Anschließend fand ein reger Austausch darüber statt, wie man das Thema in die Kindergärten bringen kann. „Unsere Module bauen fließend aufeinander auf, beschäftigen sich zuerst mit der Artenvielfalt von Krabbeltieren und deren Lebensräumen, um dann über die heimischen Blumen den Fokus auf die Wildbienen und ihre Bestäuberleistung zu legen“, beschreibt Bettina Schroeder den Ablauf der nächsten zwei Jahre. Vieles wurde von den Fachkräften gleich praktisch erprobt, und so wurden sie zum „Krabbeltierfreund“, „Blumenentdecker“, „Ernährungsforscher“ und „Natur-Baumeister“.
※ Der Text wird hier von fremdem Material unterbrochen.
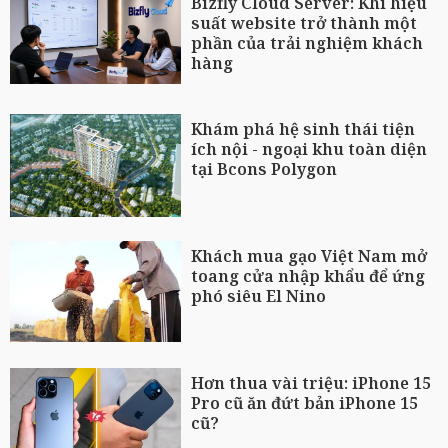
Bizfly Cloud Server: Khi hiệu
suất website trở thành một
phần của trải nghiệm khách
hàng
Khám phá hệ sinh thái tiện
ích nội - ngoại khu toàn diện
tại Bcons Polygon
Khách mua gạo Việt Nam mở
toang cửa nhập khẩu để ứng
phó siêu El Nino
Hơn thua vài triệu: iPhone 15
Pro cũ ăn đứt bản iPhone 15
cũ?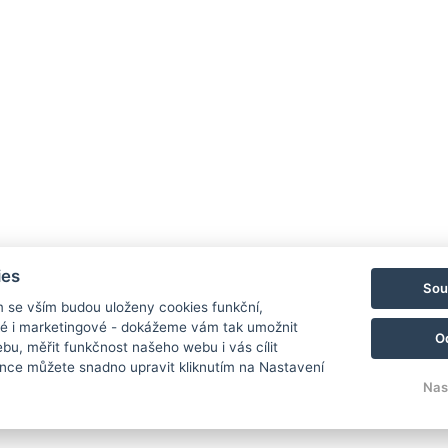
Po
Vo
Ga
ies
Sou
Ko
m se vším budou uloženy cookies funkční,
ké i marketingové - dokážeme vám tak umožnit
Re
O
bu, měřit funkčnost našeho webu i vás cílit
nce můžete snadno upravit kliknutím na Nastavení
Nas
© Copyright 2026 | Všechna práva vyhrazena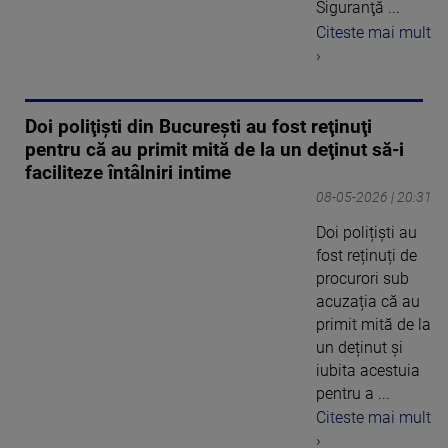
Siguranţă ...
Citeste mai mult
›
Doi poliţişti din București au fost reţinuţi
pentru că au primit mită de la un deţinut să-i
faciliteze întâlniri intime
08-05-2026 | 20:31
Doi polițiști au
fost reținuți de
procurori sub
acuzația că au
primit mită de la
un deținut și
iubita acestuia
pentru a ...
Citeste mai mult
›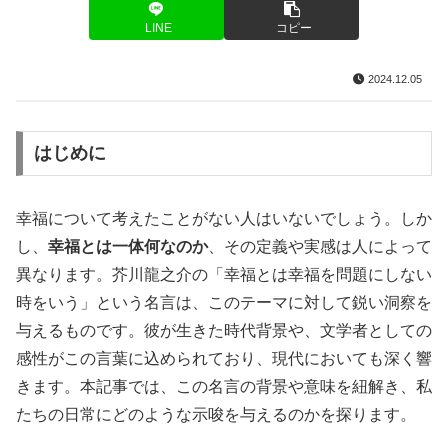
LINE
コピー
2024.12.05
はじめに
幸福について考えたことがない人はいないでしょう。しか
し、
幸福とは一体何なのか
、その定義や実感は人によって
異なります。芥川龍之介の「幸福とは幸福を問題にしない
時をいう」という名言は、このテーマに対して鋭い洞察を
与えるものです。彼が生きた時代背景や、文学者としての
感性がこの言葉に込められており、現代においても深く響
きます。本記事では、この名言の背景や意味を紐解き、私
たちの日常にどのような示唆を与えるのかを探ります。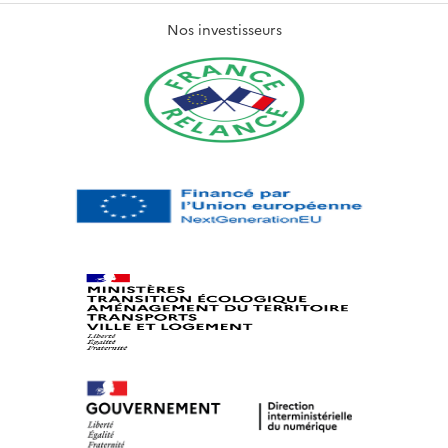
Nos investisseurs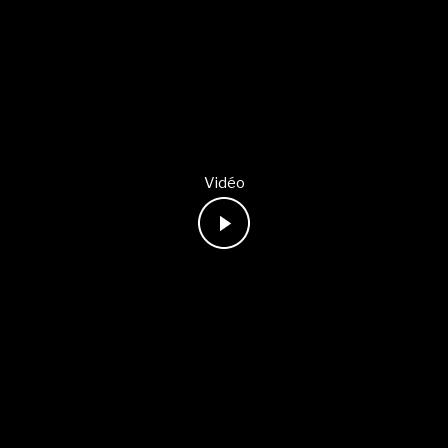
Vidéo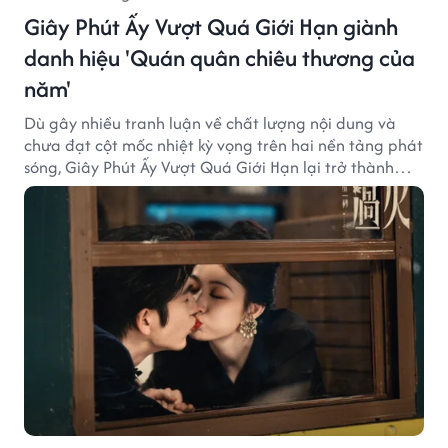
Giây Phút Ấy Vượt Quá Giới Hạn giành
danh hiệu 'Quán quân chiêu thương của
năm'
Dù gây nhiều tranh luận về chất lượng nội dung và
chưa đạt cột mốc nhiệt kỳ vọng trên hai nền tảng phát
sóng, Giây Phút Ấy Vượt Quá Giới Hạn lại trở thành
hiện tượng ở khía cạnh thương mại.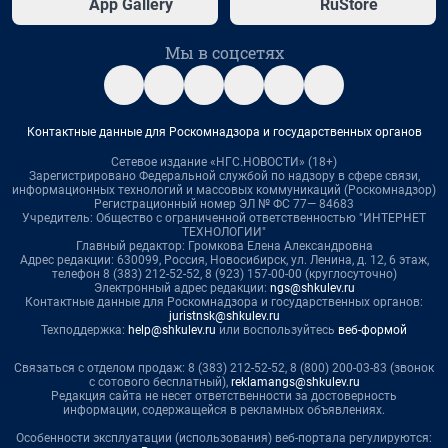
App Gallery
RuStore
Мы в соцсетях
Контактные данные для Роскомнадзора и государственных органов
Сетевое издание «НГС.НОВОСТИ» (18+)
Зарегистрировано Федеральной службой по надзору в сфере связи,
информационных технологий и массовых коммуникаций (Роскомнадзор)
Регистрационный номер ЭЛ № ФС 77— 84683
Учредитель: Общество с ограниченной ответственностью "ИНТЕРНЕТ
ТЕХНОЛОГИИ"
Главный редактор: Громкова Елена Александровна
Адрес редакции: 630099, Россия, Новосибирск, ул. Ленина, д. 12, 6 этаж,
телефон 8 (383) 212-52-52, 8 (923) 157-00-00 (круглосуточно)
Электронный адрес редакции:
ngs@shkulev.ru
Контактные данные для Роскомнадзора и государственных органов:
juristnsk@shkulev.ru
Техподдержка:
help@shkulev.ru
или воспользуйтесь
веб-формой
Связаться с отделом продаж: 8 (383) 212-52-52, 8 (800) 200-03-83 (звонок
с сотового бесплатный),
reklamangs@shkulev.ru
Редакция сайта не несет ответственности за достоверность
информации, содержащейся в рекламных объявлениях.
Особенности эксплуатации (использования) веб-портала регулируются: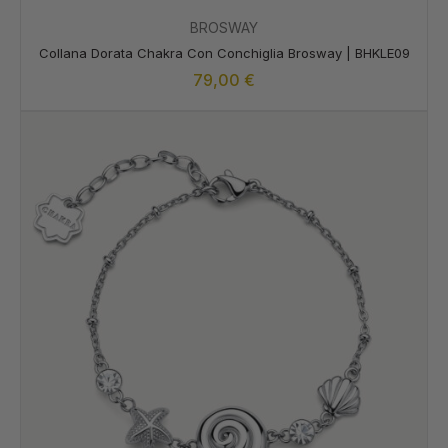
BROSWAY
Collana Dorata Chakra Con Conchiglia Brosway | BHKLE09
79,00
€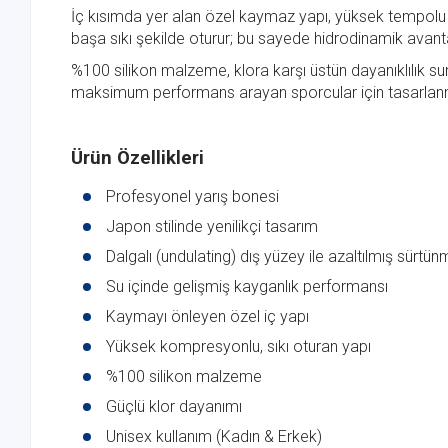
İç kısımda yer alan özel kaymaz yapı, yüksek tempolu y
başa sıkı şekilde oturur; bu sayede hidrodinamik avan
%100 silikon malzeme, klora karşı üstün dayanıklılık su
maksimum performans arayan sporcular için tasarlanm
Ürün Özellikleri
Profesyonel yarış bonesi
Japon stilinde yenilikçi tasarım
Dalgalı (undulating) dış yüzey ile azaltılmış sürtü
Su içinde gelişmiş kayganlık performansı
Kaymayı önleyen özel iç yapı
Yüksek kompresyonlu, sıkı oturan yapı
%100 silikon malzeme
Güçlü klor dayanımı
Unisex kullanım (Kadın & Erkek)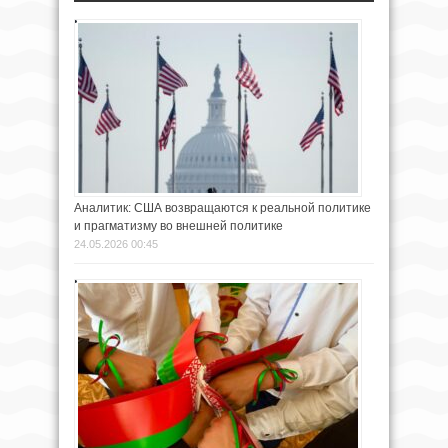
Аналитик: США возвращаются к реальной политике
и прагматизму во внешней политике
24.05.2026 00:45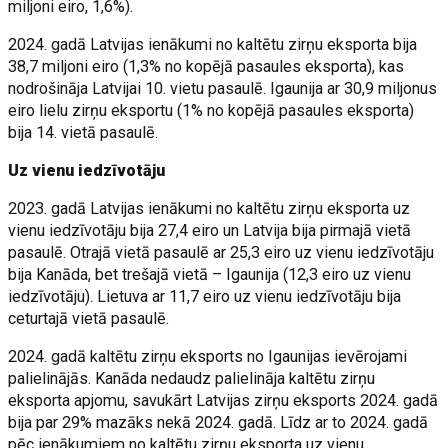
miljoni eiro, 1,6%).
2024. gadā Latvijas ienākumi no kaltētu zirņu eksporta bija
38,7 miljoni eiro (1,3% no kopējā pasaules eksporta), kas
nodrošināja Latvijai 10. vietu pasaulē. Igaunija ar 30,9 miljonus
eiro lielu zirņu eksportu (1% no kopējā pasaules eksporta)
bija 14. vietā pasaulē.
Uz vienu iedzīvotāju
2023. gadā Latvijas ienākumi no kaltētu zirņu eksporta uz
vienu iedzīvotāju bija 27,4 eiro un Latvija bija pirmajā vietā
pasaulē. Otrajā vietā pasaulē ar 25,3 eiro uz vienu iedzīvotāju
bija Kanāda, bet trešajā vietā – Igaunija (12,3 eiro uz vienu
iedzīvotāju). Lietuva ar 11,7 eiro uz vienu iedzīvotāju bija
ceturtajā vietā pasaulē.
2024. gadā kaltētu zirņu eksports no Igaunijas ievērojami
palielinājās. Kanāda nedaudz palielināja kaltētu zirņu
eksporta apjomu, savukārt Latvijas zirņu eksports 2024. gadā
bija par 29% mazāks nekā 2024. gadā. Līdz ar to 2024. gadā
pēc ienākumiem no kaltētu zirņu eksporta uz vienu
In Aktionen wie der Bau einer Wildbienennisthilfe und das Anlegen von Wildblumenbeeten wird den Kindern später dann ermöglichen, den Wildbienen ganz praktisch zu helfen. „Das Projekt geht aber noch weit darüber hinaus“, unterstreicht Bettina Schroeder, der Respekt und der schonende Umgang mit der Natur gehören ebenfalls dazu und können in ganz vielen kleinen Aktionen vermittelt werden. „Es ist der Fantasie keine Grenzen gesetzt, wie die Kindergärten dieses Projekt jeweils individuell umsetzen,“ freut sich Bettina Schroeder auf viele tolle Ideen und eine erfolgreiche Zusammenarbeit.